Castilla Parmilla, minuit et demi. Arnaud, Ludovic et Antony viennent de rentrer les bras chargés de courses. Une fête se prépare, elle risque de durer longtemps. En terrasse, les discussions sont animées. Nous attendons l’arrivée du champion.

Coverage par Winamax

Ce fut une longue journée, épuisante mentalement et physiquement. En début d’après-midi, à son arrivée à l’intérieur de l’Amazon Room, Davidi Kitai était calme. Il s’apprêtait à disputer sa première finale des World Series of Poker. En position difficile avec le septième tapis, Davidi savait qu’il aurait besoin de beaucoup de réussite pour s’en sortir. « Je suis heureux d’avoir atteint la finale. Le reste, c’est du bonus. »

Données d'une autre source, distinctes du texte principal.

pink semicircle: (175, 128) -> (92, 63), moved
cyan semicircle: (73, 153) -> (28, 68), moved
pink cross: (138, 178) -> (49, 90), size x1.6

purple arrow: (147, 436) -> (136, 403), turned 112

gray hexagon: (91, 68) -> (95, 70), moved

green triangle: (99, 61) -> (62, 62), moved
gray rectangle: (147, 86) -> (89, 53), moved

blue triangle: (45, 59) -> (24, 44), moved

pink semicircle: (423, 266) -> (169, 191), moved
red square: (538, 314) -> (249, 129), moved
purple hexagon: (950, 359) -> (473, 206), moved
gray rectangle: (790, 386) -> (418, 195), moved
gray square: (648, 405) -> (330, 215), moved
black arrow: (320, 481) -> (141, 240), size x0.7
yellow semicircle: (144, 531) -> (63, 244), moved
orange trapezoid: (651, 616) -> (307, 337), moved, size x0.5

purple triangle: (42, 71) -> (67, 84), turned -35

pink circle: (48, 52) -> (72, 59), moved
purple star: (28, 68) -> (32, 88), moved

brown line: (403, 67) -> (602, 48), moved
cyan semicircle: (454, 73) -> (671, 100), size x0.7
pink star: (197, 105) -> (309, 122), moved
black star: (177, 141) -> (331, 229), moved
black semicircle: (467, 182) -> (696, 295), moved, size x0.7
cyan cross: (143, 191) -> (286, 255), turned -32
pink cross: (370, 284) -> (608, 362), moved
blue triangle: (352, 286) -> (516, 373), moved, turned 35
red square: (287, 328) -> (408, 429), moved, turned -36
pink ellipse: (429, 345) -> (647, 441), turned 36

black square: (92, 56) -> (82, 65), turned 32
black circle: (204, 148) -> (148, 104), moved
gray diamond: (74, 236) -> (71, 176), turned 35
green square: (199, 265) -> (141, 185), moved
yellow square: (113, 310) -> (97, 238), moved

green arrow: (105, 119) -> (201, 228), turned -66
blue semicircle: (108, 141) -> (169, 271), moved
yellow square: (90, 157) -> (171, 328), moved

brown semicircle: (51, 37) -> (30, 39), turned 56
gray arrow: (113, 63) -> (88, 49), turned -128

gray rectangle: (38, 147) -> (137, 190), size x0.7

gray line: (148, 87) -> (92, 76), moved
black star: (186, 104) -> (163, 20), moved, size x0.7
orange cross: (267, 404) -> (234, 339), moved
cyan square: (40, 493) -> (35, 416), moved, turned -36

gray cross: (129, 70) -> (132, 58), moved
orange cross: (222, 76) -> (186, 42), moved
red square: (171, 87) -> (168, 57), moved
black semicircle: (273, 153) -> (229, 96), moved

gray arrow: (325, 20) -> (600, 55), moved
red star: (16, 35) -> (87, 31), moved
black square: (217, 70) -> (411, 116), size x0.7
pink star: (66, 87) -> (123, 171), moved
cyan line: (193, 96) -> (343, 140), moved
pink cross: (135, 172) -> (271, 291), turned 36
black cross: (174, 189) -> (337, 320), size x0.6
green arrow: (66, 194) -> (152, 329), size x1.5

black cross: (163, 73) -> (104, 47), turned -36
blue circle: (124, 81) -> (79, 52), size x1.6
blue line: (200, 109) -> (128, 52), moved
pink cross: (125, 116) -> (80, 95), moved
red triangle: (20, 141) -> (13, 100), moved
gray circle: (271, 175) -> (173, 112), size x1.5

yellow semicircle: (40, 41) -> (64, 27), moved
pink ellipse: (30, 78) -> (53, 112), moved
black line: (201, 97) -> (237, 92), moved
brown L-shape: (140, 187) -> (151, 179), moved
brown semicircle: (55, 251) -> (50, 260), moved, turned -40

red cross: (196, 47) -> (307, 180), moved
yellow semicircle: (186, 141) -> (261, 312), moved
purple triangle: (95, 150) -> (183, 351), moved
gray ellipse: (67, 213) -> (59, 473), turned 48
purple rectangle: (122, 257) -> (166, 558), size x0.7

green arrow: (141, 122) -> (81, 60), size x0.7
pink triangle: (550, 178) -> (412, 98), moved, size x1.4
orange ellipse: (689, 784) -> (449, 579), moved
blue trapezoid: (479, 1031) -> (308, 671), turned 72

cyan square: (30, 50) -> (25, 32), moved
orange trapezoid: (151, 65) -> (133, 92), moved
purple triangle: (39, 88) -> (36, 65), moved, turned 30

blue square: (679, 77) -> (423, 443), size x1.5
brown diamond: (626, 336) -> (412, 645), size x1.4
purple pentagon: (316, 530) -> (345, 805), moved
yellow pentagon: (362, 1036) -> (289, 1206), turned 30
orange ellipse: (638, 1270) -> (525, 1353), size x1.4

Probablement qu’il ne se doutait pas encore qu’une partie de neuf heures l’attendait, dont la moitié en tête à tête. Le poker est un jeu cruel, n’importe qui ayant joué quelques parties seulement le sait bien. Mais parfois, rarement, le scénario se déroule comme dans un rêve.

Coverage par Winamax

Davidi avait entamé la finale en position d’observateur. La table était serrée, les blindes élevées, et les tapis relativement équilibrés entre les neuf joueurs. Ce n’était pas le moment de tenter de marcher sur la table. Au lieu de ça, David a attendu, regardant ses adversaires s’éliminer entre eux. « Je ne voulais pas gâcher inutilement mes jetons », confiera t-il plus tard.

L’Anglais Michael Greco fut le premier à quitter les lieux, victime d’une cruelle confrontation entre les Rois et la seule main qu’il ne voulait pas voir en face, chez Chris Bell : les As.

Quelques minutes plus tard, Ben Robert allait rejoindre le camp des Anglais battus, perdant son petit tapis sur un coup de pile ou face.

Pendant ce temps, Kitai ne bougeait pas, mis à part une ou deux surrelances à tapis, toujours respectées.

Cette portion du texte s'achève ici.